Bogor, Nitikan.id – Pada Rabu, 19 Maret 2025, Menteri Perdagangan Budi Santoso bersama tim dari Bareskrim Polri melakukan penyegelan terhadap SPBU 34.167.12 yang berlokasi di Jalan Alternatif Sentul, Desa Cijujung, Kecamatan Sukaraja, Kabupaten Bogor. Penyegelan ini dilakukan setelah ditemukan praktik kecurangan pengurangan takaran Bahan Bakar Minyak (BBM) yang merugikan konsumen hingga Rp3,4 miliar per tahun.
Modus Operandi
Kecurangan dilakukan dengan memasang perangkat elektronik tambahan pada dispenser BBM. Alat ini terhubung ke panel listrik dan dikendalikan dari jarak jauh melalui aplikasi di ponsel.
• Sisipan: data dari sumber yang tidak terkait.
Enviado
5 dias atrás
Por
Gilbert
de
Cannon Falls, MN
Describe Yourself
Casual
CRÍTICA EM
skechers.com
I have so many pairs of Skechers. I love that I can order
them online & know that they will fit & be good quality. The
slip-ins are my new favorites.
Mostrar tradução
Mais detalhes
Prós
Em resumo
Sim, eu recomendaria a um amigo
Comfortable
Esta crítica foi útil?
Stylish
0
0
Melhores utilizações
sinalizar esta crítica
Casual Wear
Dengan alat tersebut, pengelola SPBU secara sengaja mengurangi volume BBM yang disalurkan ke konsumen.
Rata-rata pengurangan mencapai 4 persen per transaksi atau setara 750 mililiter dari setiap pembelian 20 liter BBM. Praktik curang ini dilakukan secara sistematis dan terencana.
Kerugian Konsumen
Dari hasil pemeriksaan, setiap transaksi menyebabkan kerugian sekitar 750 mililiter per 20 liter BBM yang dibeli konsumen. Jika diakumulasi, kerugian masyarakat mencapai Rp3,4 miliar per tahun. Saat ini, SPBU tersebut telah disegel dan operasionalnya dihentikan untuk proses hukum lebih lanjut.
Menteri Perdagangan Budi Santoso menegaskan komitmen pemerintah dalam melindungi hak konsumen.
“Kami tidak akan mentolerir praktik curang seperti ini. SPBU ini terbukti dengan sengaja merugikan masyarakat. Kami pastikan akan memproses hukum hingga tuntas,” tegas Budi Santoso di lokasi penyegelan.
Ia juga mengingatkan para pemilik SPBU lainnya untuk tidak bermain curang dan selalu menjaga integritas dalam melayani masyarakat.
“Ini adalah peringatan keras. Kami akan terus melakukan pengawasan dan jika terbukti ada pelanggaran, kami tidak segan-segan menindak. Negara hadir untuk melindungi rakyat,” tambahnya.
Imbauan Pemerintah
Pemerintah melalui Kementerian Perdagangan juga meminta masyarakat untuk lebih waspada dan tidak segan melapor jika menemukan indikasi kecurangan di SPBU.
“Kami membuka ruang pengaduan. Masyarakat bisa melapor jika merasa dirugikan. Kami pastikan akan menindaklanjuti setiap laporan yang masuk,” pungkas Budi Santoso.
Kasus ini menjadi contoh nyata bahwa pemerintah serius dalam menindak tegas segala bentuk pelanggaran yang merugikan masyarakat, khususnya dalam distribusi BBM sebagai kebutuhan utama rakyat.